じゃあこの話は終わり、今日は帰っていいぞ。」
琳ちゃん先生が話を終え帰ろうとするが誠は先生を呼び止める。
「待ってください!あの、今更になるんですけど、なんで能力値も身体能力も平均の俺がこの八重橋高校に特待生として招待されたんですか?」
誠の質問に琳ちゃん先生はキョトンとした顔を浮かべる。
「は?お前の能力が平均だったのは入学した当初の話。お前の能力値は今や加護テストを受けた生徒となんら変わりない、それどころか全国加護能力値の平均を上回るくらいだ。テストを行っていない生徒がここまで異常な値を出すのは本校初どころか日本全国を探してもお前くらいだ。
だから今回、そのことを聞きつけた八重橋高校から直々にこの高校へ進学しないかという誘いが来たんだよ。まぁ私も流石に八重橋から誘いが来たのには驚いたがな」
(毎年能力値検査があるのは知っていたがまさかそこ検査で俺の能力が凄まじい成長を遂げていたなんて全く知らなかった。でも何で先生やお母さんはこのことを黙っていたんだ?)

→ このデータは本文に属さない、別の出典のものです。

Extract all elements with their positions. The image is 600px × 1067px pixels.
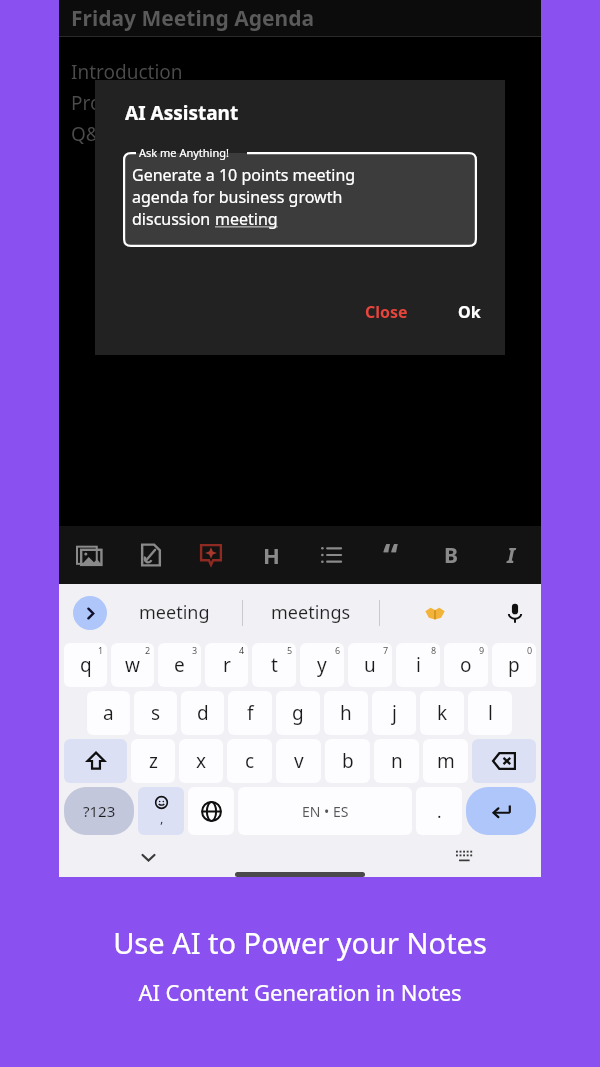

誠にはまだ沢山の疑問があったものの先生はとりあえず今日はもう暗いから聞きたいことがあるならまた後日にしろと言い誠を帰宅させた。
誠は帰宅途中も帰った後もたくさんの疑問を全て覆い隠すような1つの謎に頭を悩ませていた。
(俺の能力値がずば抜けているのはわかった。だけどそれだとつじつまが合わない。俺の能力値が高いのならもう加護は使えるはずだ。なのになぜいまだに使えることができないんだ?)